GEOMC CO., LTD., Plaintiff-Counter-Defendant-Appellee, v. CALMARE THERAPEUTICS INCORPORATED, Defendant-Counter-Claimant-Appellant.
Defendant-Appellant Calmare Therapeutics, Inc. (“Calmare”), a Delaware corporation formerly known as Competitive Technologies, Inc. (“CTI”), appeals from the Sept. 29, 2017, judgment of the District Court for the District of Connecticut (Victor A. Bolden, District Judge) in favor of Plaintiff-Appellee GEOMC Co., Ltd. (“GEOMC”), a South Korean corporation formerly known as Daeyang E&C Co., Ltd. (“Daeyang”), entered after a bench trial. We assume the parties’ familiarity with the facts and procedural history of this case.
The litigation concerns a contract dispute arising from sales of medical devices for managing pain (“Devices”). Calmare was authorized by the inventors of the technology employed in the Devices to act as agent for the inventors in connection with marketing and licensing the Devices. GEOMC manufactures the Devices and supplies them to Calmare or its customers under a license from Calmare. The District Court's judgment ordered Calmare to pay GEOMC $4,673,406 for Devices delivered by GEOMC to Calmare, plus 18% interest from Dec. 31, 2010, to the entry of judgment, amounting to $5,678,764.41, for a total of $10,352,170.41. The judgment also authorized GEOMC, if the judgment was not satisfied by Dec. 31, 2017, to take possession of all Devices in Calmare's possession and sell them, crediting the proceeds against the amounts due under the judgment. The judgment also dismissed Calmare's fourth counterclaim, which alleged an overpayment by Calmare of $32,000, and awarded GEOMC attorney's fees and costs. This Court stayed the judgment pending appeal.

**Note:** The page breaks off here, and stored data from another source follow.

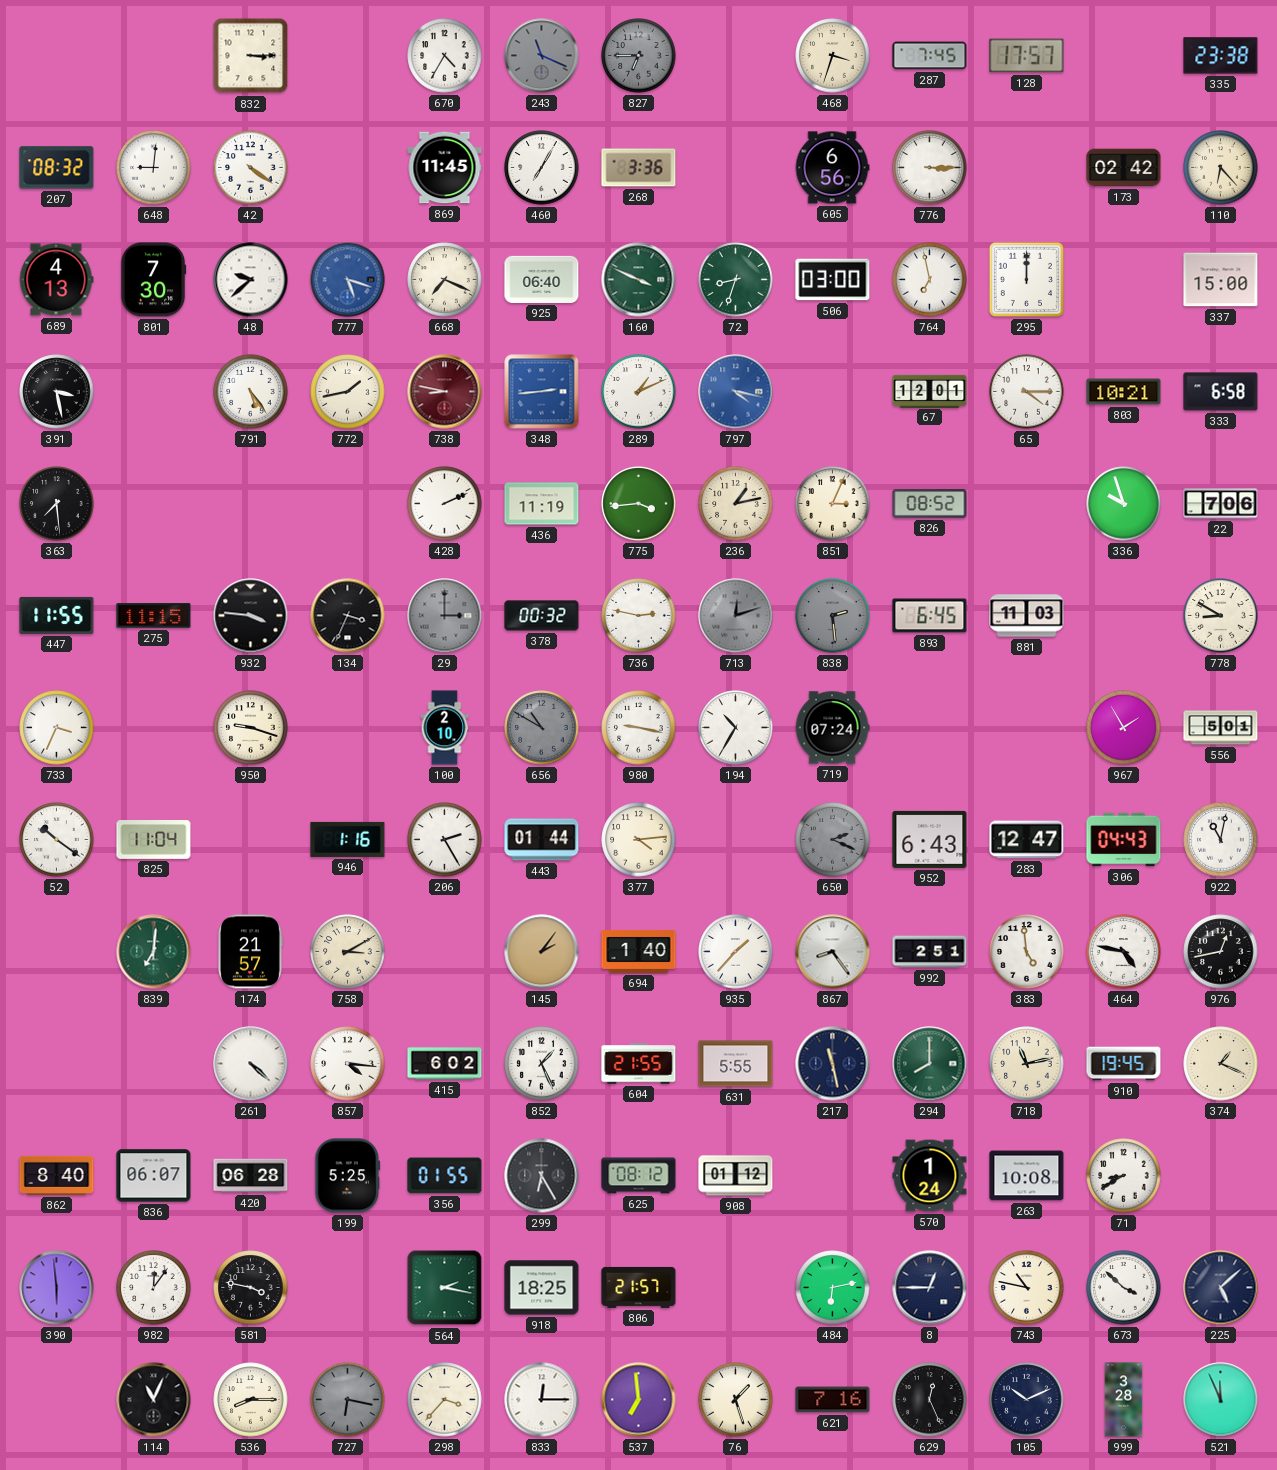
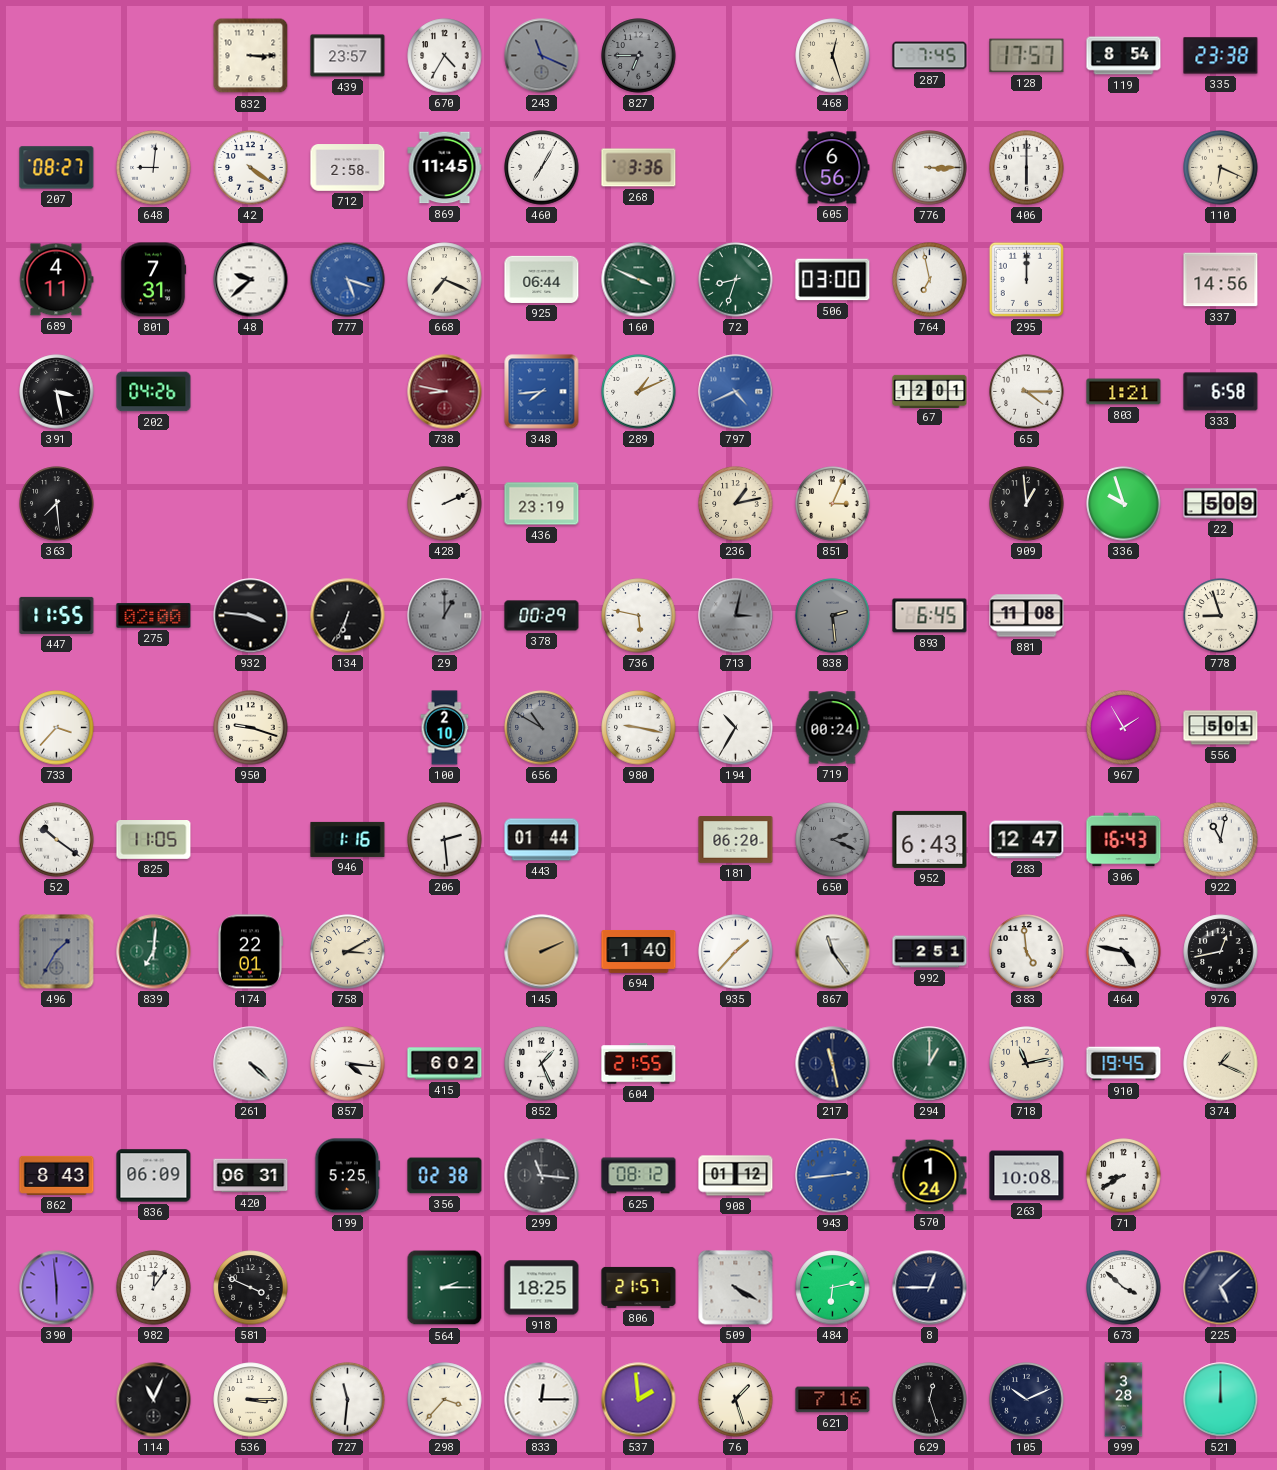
439: none -> 23:57
468: 3:33 -> 12:27
119: none -> 8:54
207: 08:32 -> 08:27
712: none -> 2:58
406: none -> 6:00
173: 02:42 -> none
110: 6:23 -> 6:19
689: 4:13 -> 4:11
801: 7:30 -> 7:31
925: 06:40 -> 06:44
337: 15:00 -> 14:56
202: none -> 04:26
791: 5:24 -> none
772: 1:43 -> none
348: 2:44 -> 7:44
797: 4:17 -> 4:41
803: 10:21 -> 1:21
436: 11:19 -> 23:19
775: 3:44 -> none
826: 08:52 -> none
909: none -> 12:59
22: 7:06 -> 5:09
275: 11:15 -> 02:00
134: 3:34 -> 6:34
29: 3:00 -> 1:00
378: 00:32 -> 00:29
736: 2:47 -> 5:47
713: 12:12 -> 3:02
881: 11:03 -> 11:08
778: 8:50 -> 8:57
733: 3:34 -> 3:37
719: 07:24 -> 00:24
825: 11:04 -> 11:05
206: 2:25 -> 2:29
377: 4:14 -> none
181: none -> 06:20
306: 04:43 -> 16:43
496: none -> 1:35
174: 21:57 -> 22:01
145: 2:06 -> 2:11
867: 8:24 -> 11:24
631: 5:55 -> none
294: 8:00 -> 1:00
862: 8:40 -> 8:43
836: 06:07 -> 06:09
420: 06:28 -> 06:31
356: 01:55 -> 02:38
299: 6:25 -> 11:16
943: none -> 2:44
581: 3:47 -> 3:49
564: 2:17 -> 2:15
509: none -> 4:20
743: 10:47 -> none
536: 8:15 -> 3:15
727: 6:17 -> 11:31
727 dial: grey -> white
537: 6:59 -> 1:59
629: 12:26 -> 12:27
521: 11:56 -> 12:00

An unusual aspect of this case involving sales is that no sales contract is included in the record, and the parties do not contend that one exists. What the record does contain are these four key documents: (1) a 2007 agreement captioned “Territory Exclusive License Agreement For Intellectual Property” (the “2007 License”), (2) a 2008 agreement captioned “Distributor Appointment in Korea” (the “Korea Agreement”) (3) a 2010 agreement captioned “Memorandum of Understanding” (the “2010 MOU”), and (4) a 2012 agreement captioned “Security Agreement.”
The appeal presents several issues: (1) whether payment from Calmare to GEOMC was due upon delivery of Devices to Calmare or upon sale of Devices by Calmare to its end-user customers; (2) whether evidence of sales by GEOMC in South Korea was properly excluded; (3) whether Calmare's Chief Executive Officer had authority to execute the Security Agreement; (4) whether an “event of default” under the Security Agreement occurred; (5) whether the equitable remedy portions of the District Court's judgment were proper; (6) whether 18 percent prejudgment interest was properly imposed on the total sum due from Calmare to GEOMC; and (7) whether the District Court erred in striking two affirmative defenses and five counterclaims from Calmare's answer to GEOMC's second amended complaint. This last issue has been adjudicated in an opinion filed this day.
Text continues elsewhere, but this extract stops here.